I have a table of book titles - most of them dublicate several times for different editions. Many titles were mistakenly imported with missing non-ASCII characters i.e. "La métamorphose" turned into "La m?tamorphose" sometimes the é turned into a space or was simply removed from string.
The table
editionid | bookid | title
--------------------------------------------
1 | 1 | Elementarne čestice
2 | 1 | Elementarne ?estice
3 | 1 | Elementarne estice
4 | 1 | Las partículas elementales
5 | 2 | Schöne neue Welt
6 | 2 | Sch ne neue Welt
I want to identify the incorrect titles by stripping the non-ASCIIs of titles and comparing to other titles of the same book. If there is a match I found a flawed title.
result:
o.title (flawed) | e.title (good)
-----------------------------------
Elementarne ?estice | Elementarne čestice
Elementarne estice | Elementarne čestice
Sch ne neue Welt | Schöne neue Welt
The table is rather large but since I only need to do this once performance is not key.
My approach:
select distinct on (o.editionid) o.title, e.title
from editions o
inner join editions e on (o.bookid = e.bookid)
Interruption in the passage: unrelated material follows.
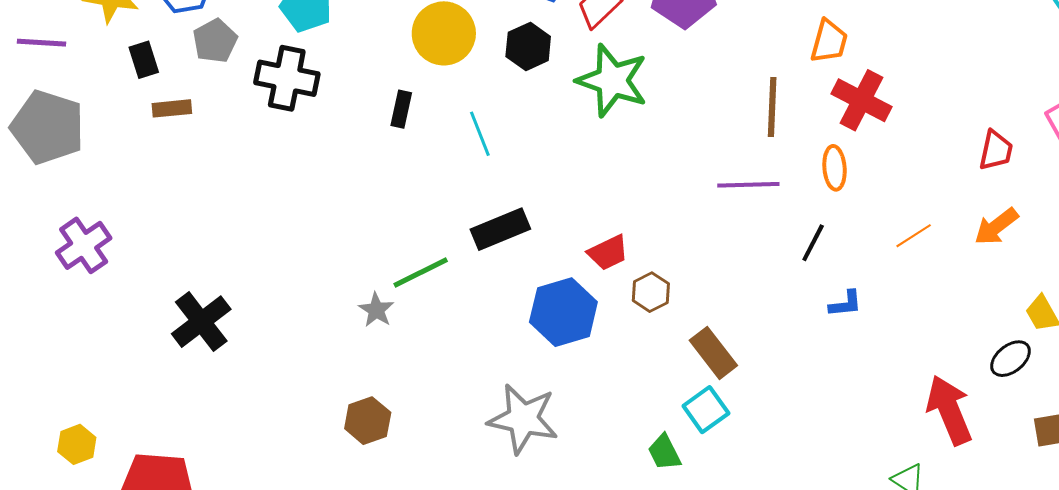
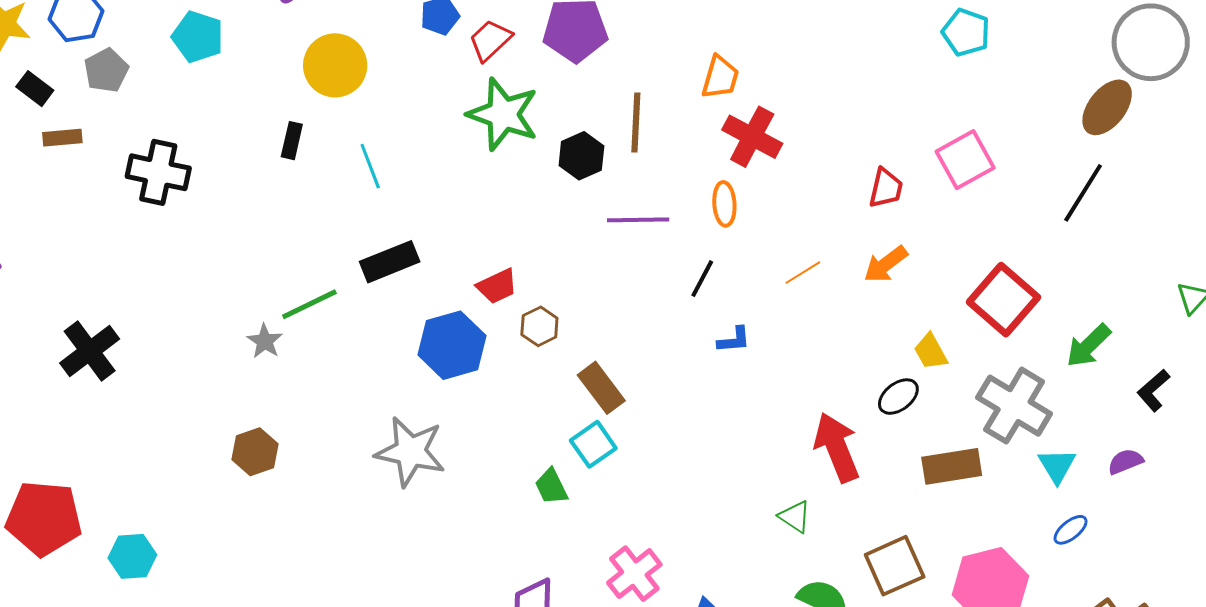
black hexagon: (528, 46) -> (581, 156), moved
black rectangle: (144, 60) -> (35, 89), turned -36
black cross: (287, 78) -> (158, 172), moved
brown line: (772, 107) -> (636, 123), moved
where o.bookid between 1 and 1000
and e.title !~ '^[ -~]*$' -- only for performance
and ((
e.title like '%Þ%' and (o.title = regexp_replace(e.title, '[Þ]', '?') or o.title = regexp_replace(e.title, '[Þ]', ' ') or o.title = regexp_replace(e.title, '[Þ]', ''))
) or (
e.title like '%ß%' and (o.title = regexp_replace(e.title, '[ß]', '?') or o.title = regexp_replace(e.title, '[ß]', ' ') or o.title = regexp_replace(e.title, '[ß]', ''))
) or (
e.title like '%à%' and (o.title = regexp_replace(e.title, '[à]', '?') or o.title = regexp_replace(e.title, '[à]', ' ') or o.title = regexp_replace(e.title, '[à]', ''))
.
.
.
))
That works so far but it appears impossible to add all non-ASCII characters separately. Does anyone have an idea of a more general approach which covers all non-ASCII chars at once?
Second - it doesn't work if two different characters where stripped and I don't know how to solve that.
And third but maybe impossible - often only some non-ASCIIs were turned but not all i.e. "Weiße Nächte" turned into "Wei e Nächte" - it would be great if those could be covered too.
After some fiddling it wasn't that hard in the end:
select distinct on (o.editionid) o.title as flawed, e.title as good
from editions o
inner join editions e on (o.bookid = e.bookid)
where o.bookid between 0 and 10000
and e.title ~ '[^\x00-\x7F]'
and (
o.title = regexp_replace(e.title, '[^\x00-\x7F]', '?', 'g')
or o.title = regexp_replace(e.title, '[^\x00-\x7F]', ' ', 'g')
)
regexp_replace(e.title, '[^\x00-\x7F]', '?', 'g')
is the key where \x00-\x7F
are all Unicode characters not in ASCII scheme and 'g'
keeps on searching for more hits in the same string.